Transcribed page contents
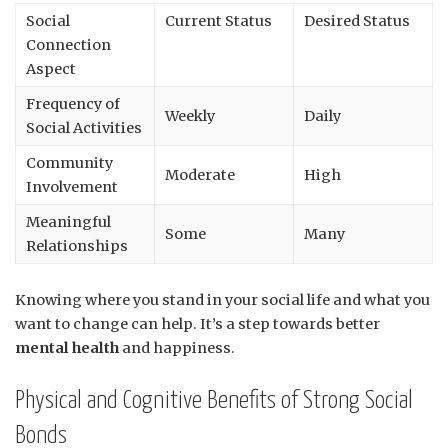
Social
Current Status
Desired Status
Connection
Aspect
Frequency of
Weekly
Daily
Social Activities
Community
Moderate
High
Involvement
Meaningful
Some
Many
Relationships
Knowing where you stand in your social life and what you
want to change can help. It’s a step towards better
mental health
and happiness.
Physical and Cognitive Benefits of Strong Social
Bonds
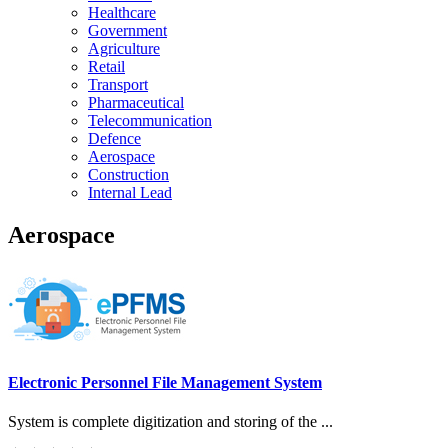
Healthcare
Government
Agriculture
Retail
Transport
Pharmaceutical
Telecommunication
Defence
Aerospace
Construction
Internal Lead
Aerospace
Electronic Personnel File Management System
System is complete digitization and storing of the ...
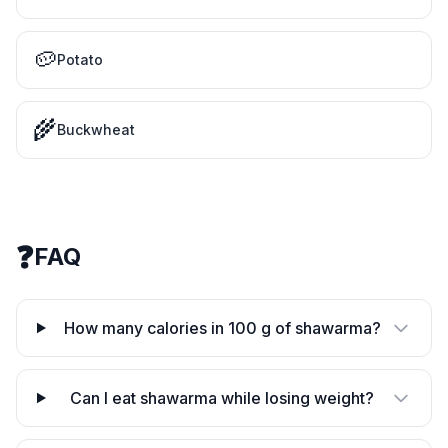
🥔
Potato
🌾
Buckwheat
❓
FAQ
How many calories in 100 g of shawarma?
Can I eat shawarma while losing weight?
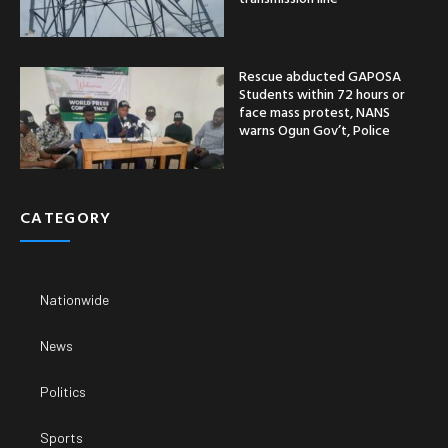
Rescue abducted GAPOSA
Students within 72 hours or
face mass protest, NANS
warns Ogun Gov’t, Police
CATEGORY
Nationwide
News
Politics
Sports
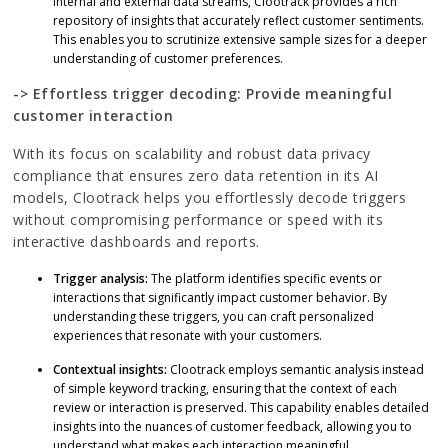
internal and external data streams, Clootrack provides a rich
repository of insights that accurately reflect customer sentiments.
This enables you to scrutinize extensive sample sizes for a deeper
understanding of customer preferences.
-> Effortless trigger decoding: Provide meaningful
customer interaction
With its focus on scalability and robust data privacy
compliance that ensures zero data retention in its AI
models, Clootrack helps you effortlessly decode triggers
without compromising performance or speed with its
interactive dashboards and reports.
Trigger analysis:
The platform identifies specific events or
interactions that significantly impact customer behavior. By
understanding these triggers, you can craft personalized
experiences that resonate with your customers.
Contextual insights:
Clootrack employs semantic analysis instead
of simple keyword tracking, ensuring that the context of each
review or interaction is preserved. This capability enables detailed
insights into the nuances of customer feedback, allowing you to
understand what makes each interaction meaningful.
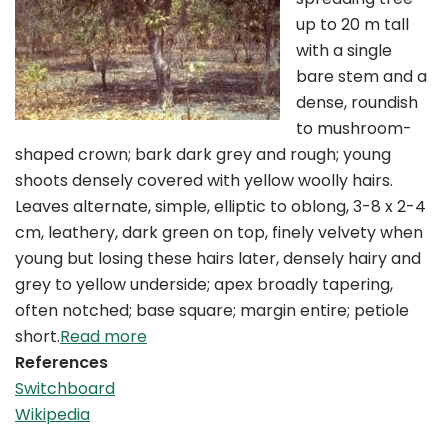
up to 20 m tall
with a single
bare stem and a
dense, roundish
to mushroom-
shaped crown; bark dark grey and rough; young
shoots densely covered with yellow woolly hairs.
Leaves alternate, simple, elliptic to oblong, 3-8 x 2-4
cm, leathery, dark green on top, finely velvety when
young but losing these hairs later, densely hairy and
grey to yellow underside; apex broadly tapering,
often notched; base square; margin entire; petiole
short.
Read more
References
Switchboard
Wikipedia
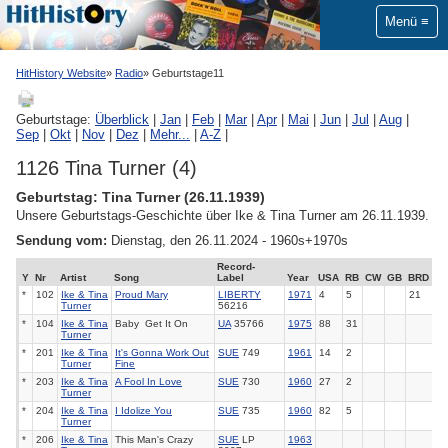
Menü
HitHistory Website
Radio
Geburtstage11
Geburtstage:
Überblick
|
Jan
|
Feb
|
Mar
|
Apr
|
Mai
|
Jun
|
Jul
|
Aug
|
Sep
|
Okt
|
Nov
|
Dez
|
Mehr...
|
A-Z
|
1126 Tina Turner (4)
Geburtstag: Tina Turner (26.11.1939)
Unsere Geburtstags-Geschichte über Ike & Tina Turner am 26.11.1939.
Sendung vom:
Dienstag, den 26.11.2024 - 1960s+1970s
Record-
Y
Nr
Artist
Song
Label
Year
USA
RB
CW
GB
BRD
*
102
Ike & Tina
Proud Mary
LIBERTY
1971
4
5
21
Turner
56216
*
104
Ike & Tina
Baby ­ Get It On
UA
35766
1975
88
31
Turner
*
201
Ike & Tina
It's Gonna Work Out
SUE
749
1961
14
2
Turner
Fine
*
203
Ike & Tina
A Fool In Love
SUE
730
1960
27
2
Turner
*
204
Ike & Tina
I Idolize You
SUE
735
1960
82
5
Turner
*
206
Ike & Tina
This Man's Crazy
SUE
LP
1963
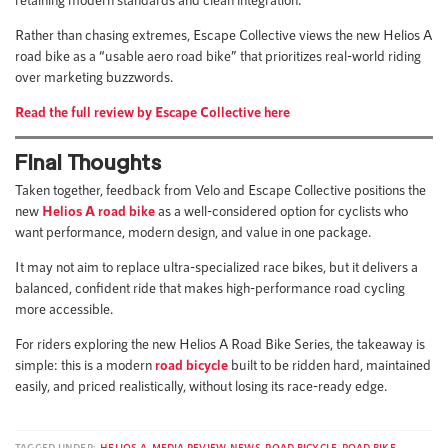
Rather than chasing extremes, Escape Collective views the new Helios A
road bike as a “usable aero road bike” that prioritizes real-world riding
over marketing buzzwords.
Read the full review by Escape Collective here
Final Thoughts
Taken together, feedback from Velo and Escape Collective positions the
new
Helios A road bike
as a well-considered option for cyclists who
want performance, modern design, and value in one package.
It may not aim to replace ultra-specialized race bikes, but it delivers a
balanced, confident ride that makes high-performance road cycling
more accessible.
For riders exploring the new Helios A Road Bike Series, the takeaway is
simple: this is a modern
road bicycle
built to be ridden hard, maintained
easily, and priced realistically, without losing its race-ready edge.
TAGGED UNDER:
HELIOS A
,
MEDIA REVIEW
,
NEWS
,
ROAD BICYCLE
,
ROAD BIKE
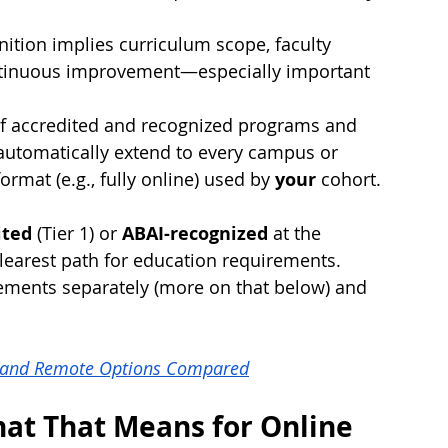
nition implies curriculum scope, faculty 
ontinuous improvement—especially important 
 of accredited and recognized programs and 
 automatically extend to every campus or 
ormat (e.g., fully online) used by 
your
 cohort.
ited
 (Tier 1) or 
ABAI-recognized
 at the 
 clearest path for education requirements. 
ements separately (more on that below) and 
l, and Remote Options Compared
hat That Means for Online 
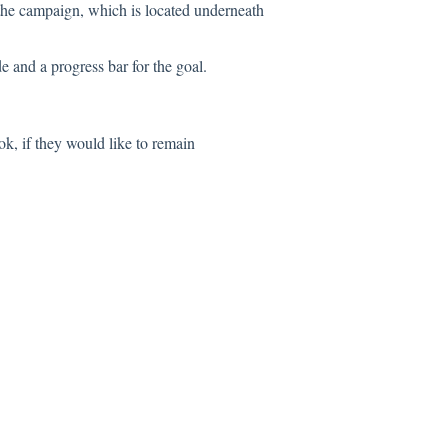
o the campaign, which is located underneath
 and a progress bar for the goal.
ok, if they would like to remain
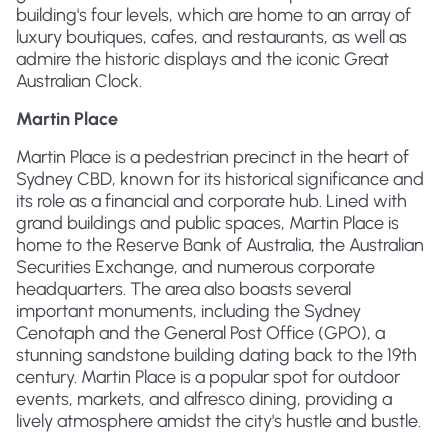
building's four levels, which are home to an array of
luxury boutiques, cafes, and restaurants, as well as
admire the historic displays and the iconic Great
Australian Clock.
Martin Place
Martin Place is a pedestrian precinct in the heart of
Sydney CBD, known for its historical significance and
its role as a financial and corporate hub. Lined with
grand buildings and public spaces, Martin Place is
home to the Reserve Bank of Australia, the Australian
Securities Exchange, and numerous corporate
headquarters. The area also boasts several
important monuments, including the Sydney
Cenotaph and the General Post Office (GPO), a
stunning sandstone building dating back to the 19th
century. Martin Place is a popular spot for outdoor
events, markets, and alfresco dining, providing a
lively atmosphere amidst the city's hustle and bustle.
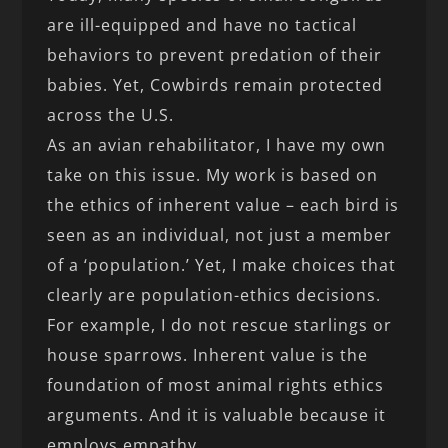
are ill-equipped and have no tactical
behaviors to prevent predation of their
babies. Yet, Cowbirds remain protected
across the U.S.
As an avian rehabilitator, I have my own
take on this issue. My work is based on
the ethics of inherent value – each bird is
seen as an individual, not just a member
of a ‘population.’ Yet, I make choices that
clearly are population-ethics decisions.
For example, I do not rescue starlings or
house sparrows. Inherent value is the
foundation of most animal rights ethics
arguments. And it is valuable because it
employs empathy.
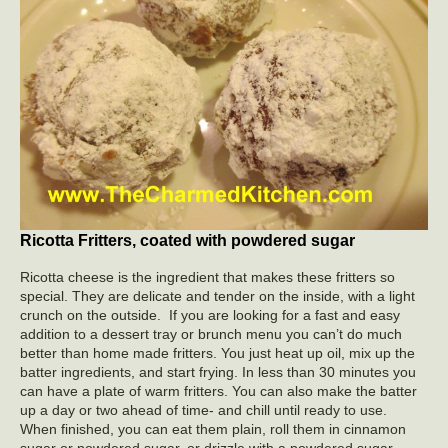
Ricotta Fritters, coated with powdered sugar
Ricotta cheese is the ingredient that makes these fritters so
special. They are delicate and tender on the inside, with a light
crunch on the outside. If you are looking for a fast and easy
addition to a dessert tray or brunch menu you can’t do much
better than home made fritters. You just heat up oil, mix up the
batter ingredients, and start frying. In less than 30 minutes you
can have a plate of warm fritters. You can also make the batter
up a day or two ahead of time- and chill until ready to use.
When finished, you can eat them plain, roll them in cinnamon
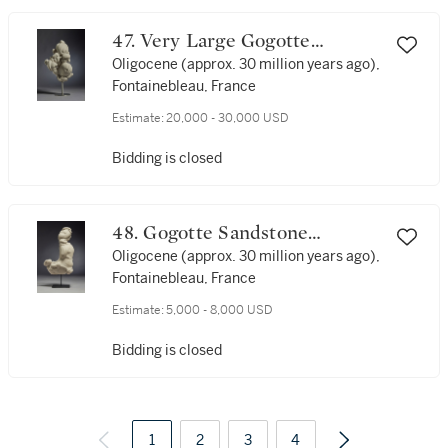
47. Very Large Gogotte
Sandstone Formation
Oligocene (approx. 30 million years ago),
Fontainebleau, France
Estimate:
20,000 - 30,000 USD
Bidding is closed
48. Gogotte Sandstone
Formation
Oligocene (approx. 30 million years ago),
Fontainebleau, France
Estimate:
5,000 - 8,000 USD
Bidding is closed
1
2
3
4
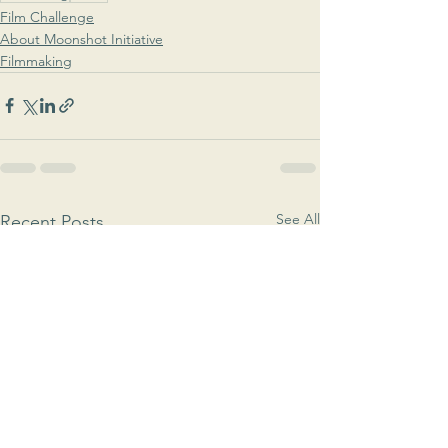
Film Challenge
About Moonshot Initiative
Filmmaking
See All
Recent Posts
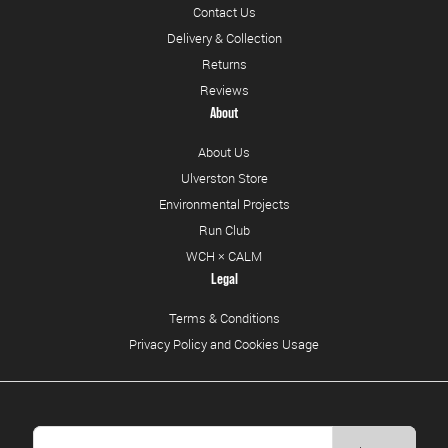
Contact Us
Delivery & Collection
Returns
Reviews
About
About Us
Ulverston Store
Environmental Projects
Run Club
WCH × CALM
Legal
Terms & Conditions
Privacy Policy and Cookies Usage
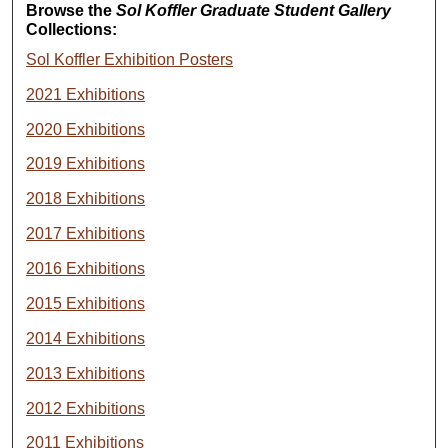
Browse the
Sol Koffler Graduate Student Gallery
Collections:
Sol Koffler Exhibition Posters
2021 Exhibitions
2020 Exhibitions
2019 Exhibitions
2018 Exhibitions
2017 Exhibitions
2016 Exhibitions
2015 Exhibitions
2014 Exhibitions
2013 Exhibitions
2012 Exhibitions
2011 Exhibitions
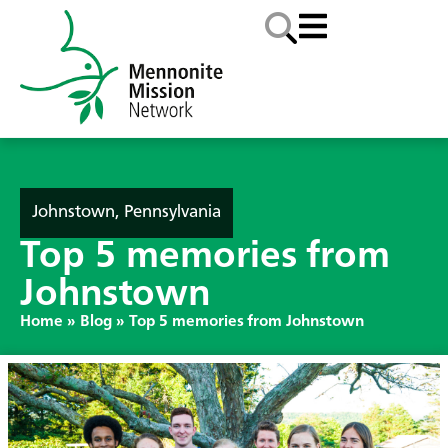
Johnstown, Pennsylvania
Top 5 memories from
Johnstown
Home
»
Blog
»
Top 5 memories from Johnstown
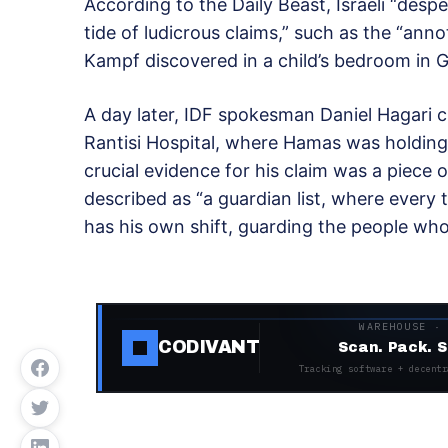
According to the Daily Beast, Israeli “desp
tide of ludicrous claims,” such as the “anno
Kampf discovered in a child’s bedroom in
A day later, IDF spokesman Daniel Hagari c
Rantisi Hospital, where Hamas was holding
crucial evidence for his claim was a piece o
described as “a guardian list, where every t
has his own shift, guarding the people who
WAREHOUSE ·
CODIVANT
Scan. Pack. S
Tracking software + decentr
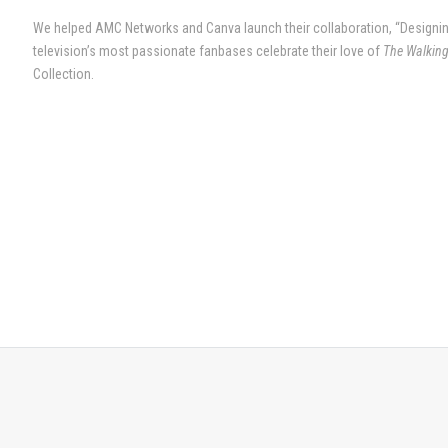
We helped AMC Networks and Canva launch their collaboration, “Designin
television’s most passionate fanbases celebrate their love of
The Walkin
Collection.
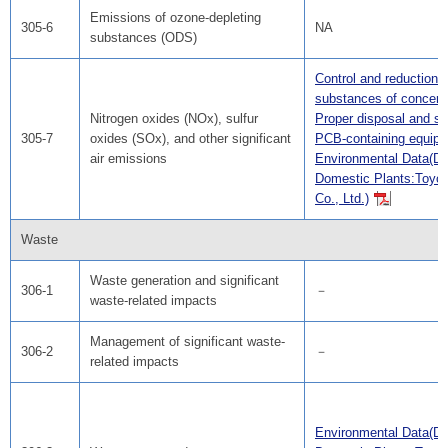
Emissions of ozone-depleting
305-6
NA
substances (ODS)
Control and reduction o
substances of concern
Nitrogen oxides (NOx), sulfur
Proper disposal and st
305-7
oxides (SOx), and other significant
PCB-containing equip
air emissions
Environmental Data(Da
Domestic Plants:Toyo
Co., Ltd.)
Waste
Waste generation and significant
306-1
－
waste-related impacts
Management of significant waste-
306-2
－
related impacts
Environmental Data(Da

Try it => What do the entries above read from the line containing "face mass protest, NANS" through the line containing "The platform identifies specific events or"? Output those lines exactly, both ends included, with the pictures left out.

Solved problem =>
face mass protest, NANS
warns Ogun Gov’t, Police
CATEGORY
Nationwide
News
Politics
Sports
internal and external data streams, Clootrack provides a rich
repository of insights that accurately reflect customer sentiments.
This enables you to scrutinize extensive sample sizes for a deeper
understanding of customer preferences.
-> Effortless trigger decoding: Provide meaningful
customer interaction
With its focus on scalability and robust data privacy
compliance that ensures zero data retention in its AI
models, Clootrack helps you effortlessly decode triggers
without compromising performance or speed with its
interactive dashboards and reports.
Trigger analysis:
The platform identifies specific events or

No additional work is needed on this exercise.